- **TASK TO COMPLETE**
An exact transcription of each entry below is required, without any pictures.

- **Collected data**
[Start of Attachment]

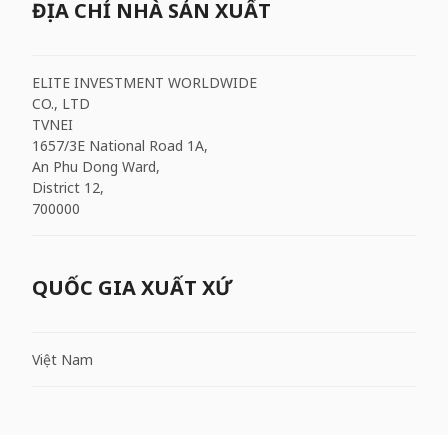
ĐỊA CHỈ NHÀ SẢN XUẤT
ELITE INVESTMENT WORLDWIDE
CO., LTD
TVNEI
1657/3E National Road 1A,
An Phu Dong Ward,
District 12,
700000
QUỐC GIA XUẤT XỨ
Việt Nam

[End of Attachment]

- **THE ANSWER**
ĐỊA CHỈ NHÀ SẢN XUẤT
ELITE INVESTMENT WORLDWIDE
CO., LTD
TVNEI
1657/3E National Road 1A,
An Phu Dong Ward,
District 12,
700000
QUỐC GIA XUẤT XỨ
Việt Nam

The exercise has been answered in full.